It was the early 1980s. John had finished high school the year before and was working at the local McDonalds’. Not wanting to quit his job, John chose York College to stay close to home. Scott, who graduated a year behind John, enrolled with him.
The pair excelled in a field that many fellow students couldn’t seem to grasp.
Looking back today, it’s what set them on the path to starting Business Information Group, an IT service management company that’s now been in business for 30 years.
“Computer programming is an art,” John says. “You have to have a knack for it.”
The art of tech
The draw of making money with their newfound skills led both brothers to leave college in 1985 before finishing their degree. They worked for several local companies, developing software.
Over the course of the next decade, computers went from a single, massive, $10,000 investment for a company to compute payroll to everyone having their own word processor and then personal computer.
John and Scott were in the thick of the revolution.
“Luck has a lot to do with it,” Scott says.
In 1992, they were ready to launch out on their own.
The brothers set up shop in their basement on Linden Avenue near the York fairgrounds and launched BIG. They spent their days installing computer systems and software for local companies.
The duo never looked back.
“I never said I need out,” Scott says, “I only said I need more help.”
A continuous pivot
At the beginning, John and Scott had to reinvent themselves every five to seven years as technology shifted. Now, they reevaluate their direction every year.
John, the self-dubbed risktaker of the pair, is constantly looking to what’s next in the tech industry.
“My role in the organization is I’m allowed to look at things and throw them against a wall and see what works and what doesn’t and try it and fail,” he says. “Most stuff fails. You have to have someone in the organization who’s testing the tech waters.”

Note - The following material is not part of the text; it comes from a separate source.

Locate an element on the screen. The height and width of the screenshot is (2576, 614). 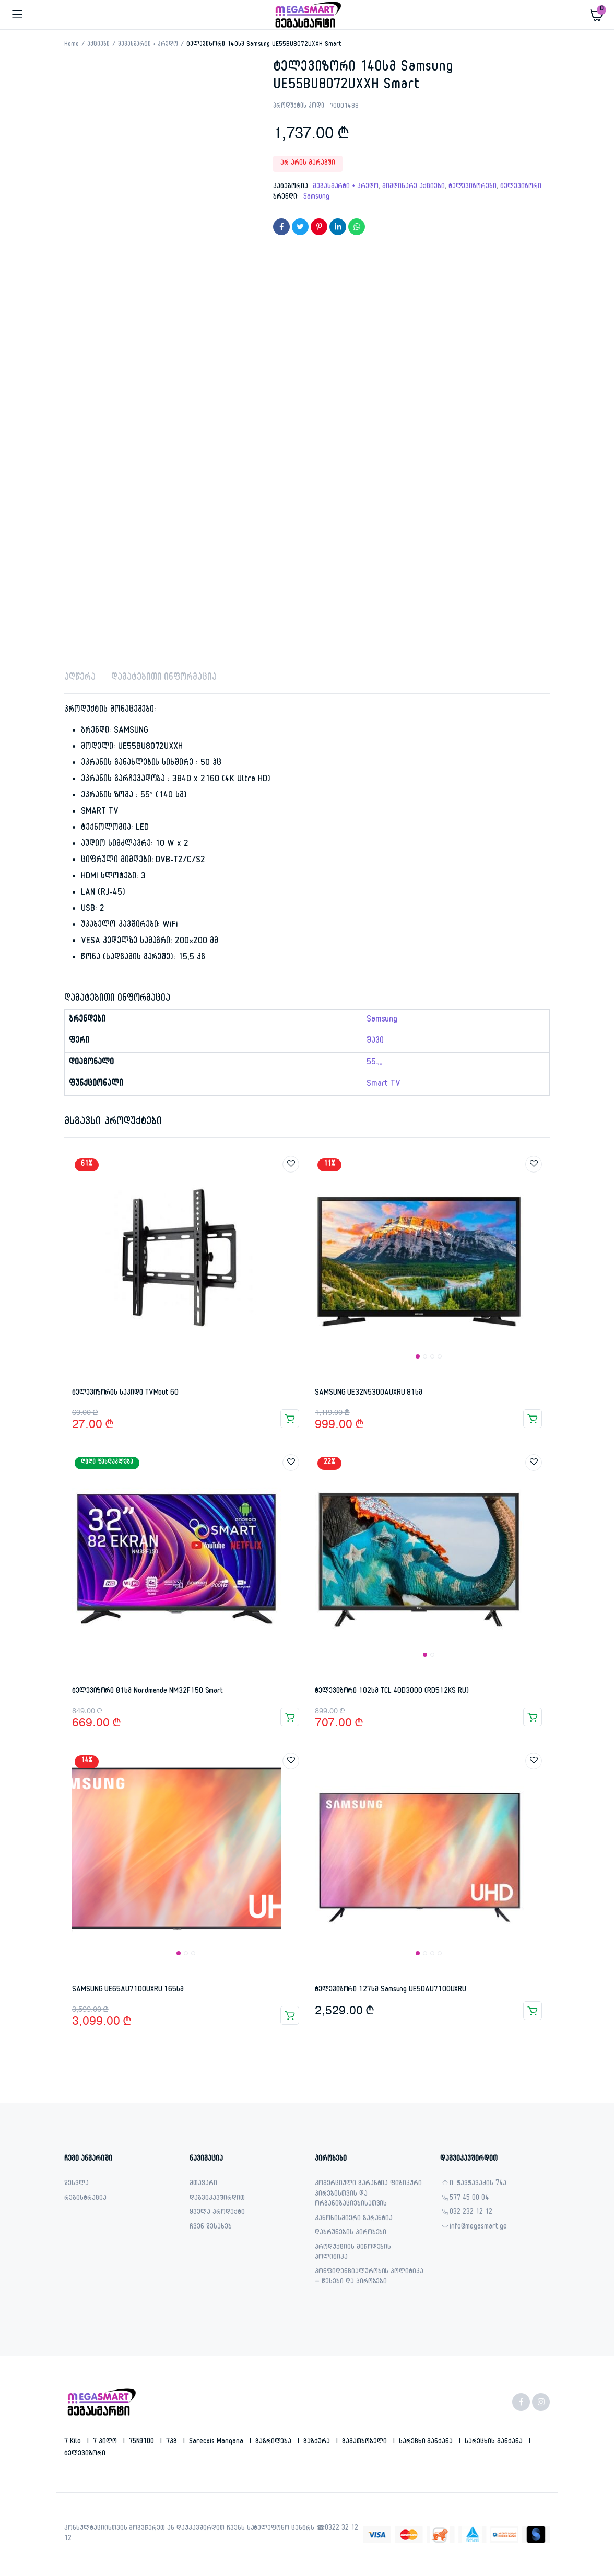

The metaverse is weighing heavy on John’s mind these days. He bought his first property in Decentraland over a year and a half ago.
“It’s important to understand, to keep up with things, to stay ahead of the game,” he says.
For Scott, who prefers catching real fish to casting a coded fishing line, keeping up with cyber security and crime has been his number one priority.
“Fifteen years ago,” he says, “we were not worried about our customers being attacked by a nation state. Today, everyone is a target.”
Growing from two brothers in a basement to over 100 employees at their downtown York office, John and Scott have seen a lot of change. One of their biggest joys has been watching their employees get married, raise families, and their children returning to BIG as interns.
With the evolution of technology through three decades, Scott has come to appreciate more and more the value of unplugging and enjoying the small things, like his York community.
“This is an awesome place to live,” he says, “and there are plenty of opportunities. You don’t have to leave the area to work in tech.”
“You can be successful at everything if you really enjoy it,” John says. “Don’t just do something to make money; it’s not fulfilling. We happened to find something that really resonated, and we built on it.”